The employers’ representative (Mr. R. Young), interviewed, said: “In future the employers’ association will not employ any but non-union men or free labourers, as they are called. It appears to me that the Growers can get plenty of non unionist hands. My impression is that the Renmark Growers will always win, as they have won three times already, easily beating all opposition.”

The damning indictment of Labourism these facts contain should make the workers ponder over the actions of the British Labour Party. The latter’s praise of their Australian colleagues, in spite of their open hostility to struggling toilers, is but another of their many crimes. The workers of Australia are in the same abject condition that the English toilers stood in in the time of the Tolpuddle martyrs – the days before the Combination Acts.

The Labour Parliament offer the workers Compulsory Arbitration – a method by which the capitalist arbitrator lets the wage-slaves down every time. Compulsory Arbitration is such an overt fraud that the miners of Broken Hill and Newcastle (Australia) suffered imprisonment rather than agree to it.

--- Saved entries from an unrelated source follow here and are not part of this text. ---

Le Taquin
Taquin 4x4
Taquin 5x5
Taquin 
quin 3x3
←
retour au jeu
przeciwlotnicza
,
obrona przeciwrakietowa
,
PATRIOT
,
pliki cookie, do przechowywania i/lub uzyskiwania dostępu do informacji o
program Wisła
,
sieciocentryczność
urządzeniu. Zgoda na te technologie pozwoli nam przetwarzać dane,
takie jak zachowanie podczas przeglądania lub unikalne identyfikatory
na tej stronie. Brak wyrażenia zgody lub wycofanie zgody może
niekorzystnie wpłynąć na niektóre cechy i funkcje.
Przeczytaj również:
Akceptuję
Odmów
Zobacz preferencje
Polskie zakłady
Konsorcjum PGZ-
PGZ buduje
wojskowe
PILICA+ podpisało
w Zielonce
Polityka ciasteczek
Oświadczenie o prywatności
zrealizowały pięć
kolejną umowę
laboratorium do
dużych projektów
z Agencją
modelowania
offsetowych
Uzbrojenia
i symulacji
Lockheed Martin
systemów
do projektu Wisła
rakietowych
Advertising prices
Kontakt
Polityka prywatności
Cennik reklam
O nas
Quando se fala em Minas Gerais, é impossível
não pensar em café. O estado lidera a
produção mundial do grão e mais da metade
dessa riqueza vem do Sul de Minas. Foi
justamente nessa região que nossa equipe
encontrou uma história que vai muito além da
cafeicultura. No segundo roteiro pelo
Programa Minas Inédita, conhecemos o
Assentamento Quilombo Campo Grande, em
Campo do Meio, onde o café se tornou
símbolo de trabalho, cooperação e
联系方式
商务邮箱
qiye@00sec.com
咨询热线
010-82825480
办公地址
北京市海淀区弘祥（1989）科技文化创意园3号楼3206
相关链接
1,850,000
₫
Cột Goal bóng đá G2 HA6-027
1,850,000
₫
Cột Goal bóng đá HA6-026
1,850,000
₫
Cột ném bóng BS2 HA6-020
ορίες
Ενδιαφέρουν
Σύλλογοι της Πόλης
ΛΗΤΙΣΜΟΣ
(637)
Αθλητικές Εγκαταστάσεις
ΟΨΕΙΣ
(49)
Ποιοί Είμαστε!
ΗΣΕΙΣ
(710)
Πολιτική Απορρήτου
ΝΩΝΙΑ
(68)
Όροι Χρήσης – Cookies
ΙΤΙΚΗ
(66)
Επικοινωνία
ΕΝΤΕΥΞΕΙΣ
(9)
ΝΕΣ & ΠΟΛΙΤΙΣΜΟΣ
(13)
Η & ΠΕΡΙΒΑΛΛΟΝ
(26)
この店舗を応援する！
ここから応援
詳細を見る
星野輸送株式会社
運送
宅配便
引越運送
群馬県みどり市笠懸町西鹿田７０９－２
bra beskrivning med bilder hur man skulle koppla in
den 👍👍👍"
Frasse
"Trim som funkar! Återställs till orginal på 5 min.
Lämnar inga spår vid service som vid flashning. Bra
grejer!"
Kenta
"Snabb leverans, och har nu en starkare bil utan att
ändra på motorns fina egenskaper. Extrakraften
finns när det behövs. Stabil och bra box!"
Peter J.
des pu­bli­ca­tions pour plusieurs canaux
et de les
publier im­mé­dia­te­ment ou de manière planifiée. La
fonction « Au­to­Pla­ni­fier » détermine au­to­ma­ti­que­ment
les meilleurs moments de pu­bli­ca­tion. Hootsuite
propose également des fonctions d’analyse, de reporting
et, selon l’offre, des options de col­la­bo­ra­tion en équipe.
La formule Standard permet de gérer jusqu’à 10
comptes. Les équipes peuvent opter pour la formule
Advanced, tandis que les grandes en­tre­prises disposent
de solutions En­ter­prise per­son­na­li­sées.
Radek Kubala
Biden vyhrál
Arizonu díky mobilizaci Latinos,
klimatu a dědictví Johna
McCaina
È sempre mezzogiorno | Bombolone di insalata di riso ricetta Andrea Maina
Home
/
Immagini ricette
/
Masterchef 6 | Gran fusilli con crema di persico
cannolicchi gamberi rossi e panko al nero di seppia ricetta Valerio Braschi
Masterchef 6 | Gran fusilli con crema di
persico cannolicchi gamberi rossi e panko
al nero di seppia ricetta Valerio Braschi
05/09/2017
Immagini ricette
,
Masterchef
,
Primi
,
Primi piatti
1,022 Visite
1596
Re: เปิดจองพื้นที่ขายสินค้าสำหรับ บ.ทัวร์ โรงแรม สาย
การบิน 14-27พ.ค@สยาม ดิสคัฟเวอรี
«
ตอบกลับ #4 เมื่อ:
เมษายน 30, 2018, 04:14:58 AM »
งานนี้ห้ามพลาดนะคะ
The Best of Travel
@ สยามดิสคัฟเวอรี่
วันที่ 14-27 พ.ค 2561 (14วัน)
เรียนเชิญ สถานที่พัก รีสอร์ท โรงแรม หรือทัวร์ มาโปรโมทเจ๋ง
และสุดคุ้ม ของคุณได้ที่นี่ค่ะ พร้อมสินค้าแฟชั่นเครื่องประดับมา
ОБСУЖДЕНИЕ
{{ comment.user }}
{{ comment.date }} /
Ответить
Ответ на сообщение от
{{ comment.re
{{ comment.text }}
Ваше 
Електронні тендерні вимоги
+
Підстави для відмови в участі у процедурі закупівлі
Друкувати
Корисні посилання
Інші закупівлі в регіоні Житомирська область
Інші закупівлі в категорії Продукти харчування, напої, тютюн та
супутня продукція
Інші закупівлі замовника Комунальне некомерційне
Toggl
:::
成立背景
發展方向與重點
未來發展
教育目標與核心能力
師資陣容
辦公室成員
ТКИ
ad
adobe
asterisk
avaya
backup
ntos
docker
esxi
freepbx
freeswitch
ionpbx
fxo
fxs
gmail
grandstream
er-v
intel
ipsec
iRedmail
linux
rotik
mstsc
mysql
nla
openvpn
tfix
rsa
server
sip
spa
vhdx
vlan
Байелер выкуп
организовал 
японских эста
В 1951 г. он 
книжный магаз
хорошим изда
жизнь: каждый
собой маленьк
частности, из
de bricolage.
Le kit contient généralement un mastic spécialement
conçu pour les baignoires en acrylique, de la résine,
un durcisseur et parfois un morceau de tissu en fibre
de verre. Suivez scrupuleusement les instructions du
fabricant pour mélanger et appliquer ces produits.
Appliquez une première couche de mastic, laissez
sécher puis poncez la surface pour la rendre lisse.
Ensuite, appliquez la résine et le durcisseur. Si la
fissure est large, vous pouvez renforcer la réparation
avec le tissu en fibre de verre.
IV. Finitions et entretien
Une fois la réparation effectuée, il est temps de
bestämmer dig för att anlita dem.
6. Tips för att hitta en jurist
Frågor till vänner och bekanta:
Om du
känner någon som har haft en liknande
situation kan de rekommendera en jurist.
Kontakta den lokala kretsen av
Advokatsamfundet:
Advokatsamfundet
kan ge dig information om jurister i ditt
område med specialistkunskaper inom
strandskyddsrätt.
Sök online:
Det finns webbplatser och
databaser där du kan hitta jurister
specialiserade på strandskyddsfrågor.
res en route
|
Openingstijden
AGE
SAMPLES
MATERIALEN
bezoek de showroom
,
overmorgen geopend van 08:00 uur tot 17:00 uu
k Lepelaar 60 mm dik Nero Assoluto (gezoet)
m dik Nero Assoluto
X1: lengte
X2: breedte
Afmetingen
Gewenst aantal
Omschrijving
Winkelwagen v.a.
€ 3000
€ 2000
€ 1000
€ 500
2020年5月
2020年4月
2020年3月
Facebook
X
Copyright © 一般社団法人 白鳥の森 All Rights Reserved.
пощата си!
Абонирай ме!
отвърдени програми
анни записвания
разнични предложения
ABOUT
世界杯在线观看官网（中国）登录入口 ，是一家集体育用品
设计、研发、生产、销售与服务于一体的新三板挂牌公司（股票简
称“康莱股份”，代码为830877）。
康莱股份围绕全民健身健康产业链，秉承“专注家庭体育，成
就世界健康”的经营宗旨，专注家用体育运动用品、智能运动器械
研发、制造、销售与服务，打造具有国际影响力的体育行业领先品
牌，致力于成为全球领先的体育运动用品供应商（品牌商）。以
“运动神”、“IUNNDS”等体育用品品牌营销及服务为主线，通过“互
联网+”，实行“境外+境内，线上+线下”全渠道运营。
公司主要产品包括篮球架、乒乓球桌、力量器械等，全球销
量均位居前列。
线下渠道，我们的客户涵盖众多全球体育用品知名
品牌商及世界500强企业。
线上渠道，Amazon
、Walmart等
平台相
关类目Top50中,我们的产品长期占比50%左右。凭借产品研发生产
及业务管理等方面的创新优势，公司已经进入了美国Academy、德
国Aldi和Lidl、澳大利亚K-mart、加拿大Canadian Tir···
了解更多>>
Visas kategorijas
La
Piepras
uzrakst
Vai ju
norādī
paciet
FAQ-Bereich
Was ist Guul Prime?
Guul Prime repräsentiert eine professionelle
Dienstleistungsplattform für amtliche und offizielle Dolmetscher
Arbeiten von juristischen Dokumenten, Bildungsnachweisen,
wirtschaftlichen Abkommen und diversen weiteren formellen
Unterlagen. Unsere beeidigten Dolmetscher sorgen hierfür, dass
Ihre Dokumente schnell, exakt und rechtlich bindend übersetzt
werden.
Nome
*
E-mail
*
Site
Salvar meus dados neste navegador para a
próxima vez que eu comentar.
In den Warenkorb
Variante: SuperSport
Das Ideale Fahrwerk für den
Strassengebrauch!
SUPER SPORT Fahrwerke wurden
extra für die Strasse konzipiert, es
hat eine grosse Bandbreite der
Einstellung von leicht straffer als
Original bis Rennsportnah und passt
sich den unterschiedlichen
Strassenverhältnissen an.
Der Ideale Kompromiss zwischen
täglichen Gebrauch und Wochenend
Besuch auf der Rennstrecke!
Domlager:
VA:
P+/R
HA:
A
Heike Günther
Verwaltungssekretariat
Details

The lesson for the working class is well pointed by these facts. They can hope for little while means of living are owned by the capitalist class and controlled by their henchmen, “Labour” or otherwise. At the 1911 Annual Conference of the Political Labour Leagues of New South Wales Mr. Verran (who attended) voiced the following sentiment :

“They must be exceedingly careful not to be intoxicated by their own success, and to remember that they were pledged to carry on the same social order as had developed up to the present time”.